Erika Poole, assistant professor of information sciences and technology, presented a colloquium about "exergaming," the concept of exercising using video games, to students in IST 590 on Monday, Jan. 24.

The colloquium titled "Fitness Video Games: Health or Hype?" covered the research surrounding childhood obesity and the use of video game technology to combat this concerning trend.

In her presentation, Poole began by proposing that “exergaming” was a fad. As the basis for her research, Poole examined what it takes to keep children healthy: self-motivation, parental support, a safe and appealing community and national and state policies providing health education. She questioned how to fix the issue of childhood obesity.

“To actually address the issue, you have to look at it at multiple levels,” she said.

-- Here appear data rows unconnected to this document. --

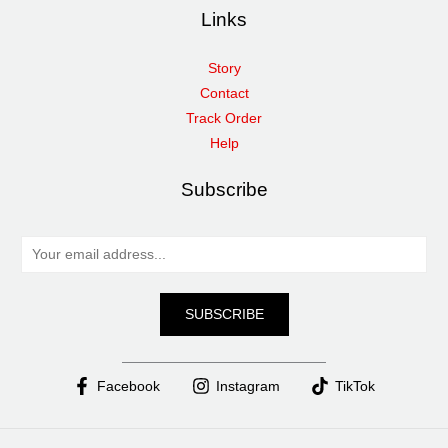
Links
Story
Contact
Track Order
Help
Subscribe
E
m
a
SUBSCRIBE
i
l
*
Facebook
Instagram
TikTok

Poole described the different types of active gaming and how, while they do decrease sedentary television watching, they do not substitute for activity such as sports play. She emphasized both the pros and cons that come from use of “exergaming” in the American household.

Research conducted with more than 1,500 American schoolchildren over a two-year period showed that, while use of video game equipment such as X-Box Kinect and Wii Fit could be healthy, there also was a lot of hype surrounding their use.

While 83 percent of American children have access to video game systems useful in “exergaming,” and these systems help track activity, do not market food, and encourage activity indoors, they are easy to cheat, replace outdoor and other fitness activities, and often have a novelty effect that wears off after a certain amount of use.

Poole moved on to discuss “pervasive gaming.” This type of gaming included research done on school-aged children, called the “Horsepower Challenge,” part of the Humana Games for Health. In the study, each child wore an accelerometer and was able to “check-in” to their classroom. Their steps were added to an online game that pinned schools and classes against each other in a race around the world. Winning students earned funding for health and physical education in their school.

“Kids liked being physically active,” Poole said.

The study revealed that winning schools found ways to reinforce the importance of the game to the children such as showing them their steps each day and looking at where they ranked against competitors. Children also encouraged their friends to play with them so that they could increase the steps they brought back to their classroom.

Poole stressed a few key points for students to learn from this research.

“Move for 30 minutes every day,” she said. Activity as mild as taking a walk around campus can lead to a healthier lifestyle, she concluded.

Poole also encouraged game designers to “know the audience” and have a target demographic for their game.

Poole’s research focuses on technology and integration of healthy living. She holds a doctorate in human-centered computing from Georgia Institute of Technology as well as an master of science degree. in computer science from Georgia Tech, and a bachelor of science in computer science from Purdue University.